Sunday, May 6, 2007

Started my ripple for real!

Well, I was originally planning to work on an afghan in the Susan's Easy Ripple Afghan pattern, but from looking at everyone's photos here on the site of their Soft Waves ripples, I decided the other day to order a copy of Jan Eaton's book (which happened to be on sale at the web site I was browsing at the time). And happily (shockingly) it arrived Saturday, so I got started trying to see if I could do it -- here it is next to my Easy Ripple swatch:

Swatches

Considering that's only the third bit of crocheting I've ever done (and the largest), and I have recently mastered the advanced technique of "actually reading the pattern all the way through before starting," I was feeling pretty slick about it. So I picked up my "real" yarn (which I got about two weeks ago), put on a DVD and started stitching. I chained 219 (216 +3) for a 150 cm wide 'ghan (at least, according to my swatch; we'll see how reality works out). Fortunately, the swatch served to work out pretty much all the kinks I had with the pattern (once I figured out I stopped coming up short of stitches when I actually did the 2 dc at the end of the row...), and so in six rows of afghan crocheted in front of the TV, no major mistakes. Yet. Yay. :)

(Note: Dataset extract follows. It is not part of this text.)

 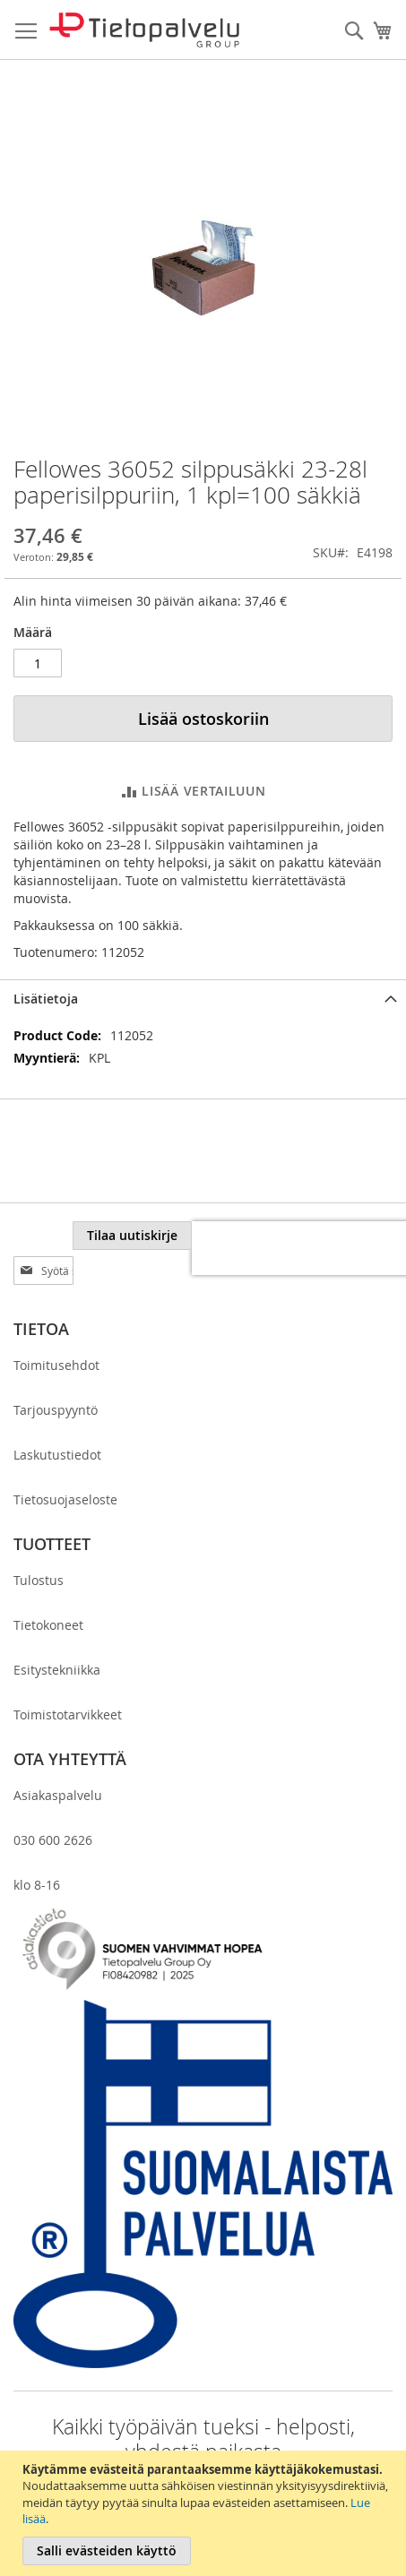 I want to click on [document], so click(x=205, y=2513).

There's only one problem...

Afghan in progress

The colors I picked, which I thought would look so nice ... kinda look like I am crocheting Independence Day bunting. (I also have a skein of violet, but I didn't make it that far today.) Yikes. On the bright side, though (?!), I underestimated how much yarn I am going to need. On the Easy Ripple afghan pattern, it said 36 ounces, which is about what I bought. I have 7 6oz skeins, three of which have good-sized dents in them which make me think I'm only going to get 8 to 10 rows per skein. With my gauge, 2 rows measure 2.5 cm or 1 inch (which is really convenient, may I just note), so that's 87.5 cm/35 inches... aka "way too short." So, I guess I need to buy more yarn. Which will let me choose more colors, since I'm not really scared of the color changes anymore. So, at least I can ditch the "crocheted just for the presidential debates!" look, hopefully.

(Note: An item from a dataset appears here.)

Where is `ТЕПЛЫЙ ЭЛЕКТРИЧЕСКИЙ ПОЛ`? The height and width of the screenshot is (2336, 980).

And one amusing side note: I have bad wrists due to both typing professionally and a bad break on one side a few years ago (plus a bad wrench on the other), and so I can really only do certain things for a limited amount of time before they start being painful. It seems that crochet aggravates my hands differently than knitting, so that means -- if my hands get tired of knitting, I can just start crocheting, and vice versa. Hah. I win! :-)

Oh, and just because he snuck into the photo above, apparently using his supernatural knowledge that, somewhere, a picture was being taken (a picture with NO CATS!) - in case you missed him, my cat, Tiger:

Tiger

2 comments:

Anina said...

It's going to be great! I'm off to buy yarn today.
Tiger is the cutest thing.

renee said...

Cute kitty. I love the way the soft waves pattern looks, too. I see what you mean about the colors, but sometimes all it takes is adding a few other colors in between and surrounding the first ones to change the "mood" entirely. It sounds like it's going to be a pretty big blanket, so I wouldn't worry about the first few rows, too much.